# UNSTRUCTURED DATA INTEGRATION

The `ibm-udi` SDK for Python enables developers and data engineers to programmatically interact with the `unstructured data integration service`, IBM’s next-generation data integration platform built to support modern, hybrid-cloud data pipelines.

With this SDK, users can automate and manage Flow lifecycles such as creating, configuring, starting, stopping, and monitoring Flows directly in code.

## 0. INSTALL UDI PACKAGE

Install the required packages.

In [None]:
# Update wheel file location below and install required packages
%pip install ibm-udi
%pip list | grep udi
%pip install requests
%pip install datetime
%pip onstall pydantic

# 1. Create a client for Unstructured Data Integration 


### Authentication Requirements

To create a `UDIClient`, **at least one** of the following authentication methods is required depending on the environment:

To create a `UDIClient`, **at least one** of the following authentication methods is required depending on the environment:

1. **For CPD -** 
    * Bearer Token
    * Username and Password
    * Username and API Key
2. **For SaaS -** 
    * Bearer Token
    * API Key
3. **For AWS -**
    * Bearen Token
    * API Key

### Base URL

You must also provide the URL of your environment:

- For SaaS you require an api path
  
  Example: `https://api.ca-tor.dai.cloud.ibm.com/`

- For **Cloud Pak for Data (Watsonx)**:  
  
  Example → `https://<cp4d-cluster-hostname>`

This will serve as the `base_url` to authenticate and manage your Unstructured data integration flows.


### Create a New Project

To work with Unstructured data integration flows, you need a project:

1. Create a new project in your Watsonx or SaaS.
2. Allocate the required **storage** for the project.
3. Once created, obtain the `project_id` from the **project URL**.  
   For example:  

https://..../projects/<project_id>/...

4. Import the documents you wish to ingest into the flow into your project and keep a note of their Asset ID(s) as it will be required for defining the flow operators for pipeline generation.
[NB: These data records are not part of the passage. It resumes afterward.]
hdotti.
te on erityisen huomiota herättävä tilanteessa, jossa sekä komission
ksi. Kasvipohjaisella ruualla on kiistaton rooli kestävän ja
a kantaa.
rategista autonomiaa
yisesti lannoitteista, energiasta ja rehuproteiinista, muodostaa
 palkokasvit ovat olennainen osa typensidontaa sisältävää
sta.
Once these elements are in place, you're ready to instantiate your `UDIClient` and start building and managing Unstructured data integration flows.

In [None]:
from udi import UDIClient
from udi.utils import get_attributes, get_features
import json
from datetime import datetime

In [None]:
import logging
import sys

# Configure logging to display in notebook
logging.basicConfig(
    level=logging.INFO,
    format='%(asctime)s - %(name)s - %(levelname)s - %(message)s',
    handlers=[logging.StreamHandler(sys.stdout)]
)


In [None]:
# env options: cpd | cloud-prod | mcsp-prod
config = {
    'base_url' : "<ENTER-URL>",
    'token' : None,
    'project_id' : "<ENTER-PROJECT-ID>",
    'user_name' : None,
    'password' : None,
    'api_key' : None,
    'env' : "cpd"
}

uc = UDIClient(config=config)

# 2. Get List of Available Operators

This step helps present a **structured view** of all available operators, grouped by functionality.


In [None]:
ordered_operators = uc.get_available_operators()
print(json.dumps(ordered_operators, indent=2))
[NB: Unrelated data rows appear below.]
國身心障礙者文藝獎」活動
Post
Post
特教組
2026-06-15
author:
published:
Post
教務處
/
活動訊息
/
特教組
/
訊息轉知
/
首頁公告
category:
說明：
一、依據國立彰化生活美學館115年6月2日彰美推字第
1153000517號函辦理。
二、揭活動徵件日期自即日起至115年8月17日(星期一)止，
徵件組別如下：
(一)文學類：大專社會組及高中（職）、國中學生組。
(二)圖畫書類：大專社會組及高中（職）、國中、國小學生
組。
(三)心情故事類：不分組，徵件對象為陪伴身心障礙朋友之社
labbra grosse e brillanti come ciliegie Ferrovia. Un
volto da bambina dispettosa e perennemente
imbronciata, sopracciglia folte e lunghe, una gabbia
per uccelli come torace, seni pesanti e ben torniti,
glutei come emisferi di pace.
# 3. Get all Operator Metadata

This is required to build the operator. From this all operator names and their attributes, features and required values can be retrieved.


In [None]:
# Get all Operator Metadata
metadata = uc.get_metadata()
metadata

# 4. Get Operator-Specific Details

Fetch detailed metadata for a specific operator to view its attributes and features. This is essential for correctly building and validating flow components.


## 4.1 Get Attributes


In [None]:
operator_attributes = get_attributes(metadata, "extract_cpd")
print(json.dumps(operator_attributes, indent=2))

## 4.2. Get operator specific features

In [None]:
operator_features = get_features(metadata, "extract_cpd")
print(json.dumps(operator_features, indent=2))

# 5. Generate Pipeline for Execution

## 5.1 Create a sequence of operators based on operator metadata

The `operators` list defines the full sequence of steps your UDI flow will follow — from data ingestion to vector storage.

### How to Use It

You will need to update two main parts in the `operators` list:

- An **Asset List** is expected to be created by adding the asset_id(s) to the **data_assets** list which will be further used to retrieve the asset information. `(Optional - To Be Provided only for ingest_cpd_assets operator)`

-  **Connection** details in the `milvusdb_cp4d` operator  

### The other operators can be added or removed based on your requirements.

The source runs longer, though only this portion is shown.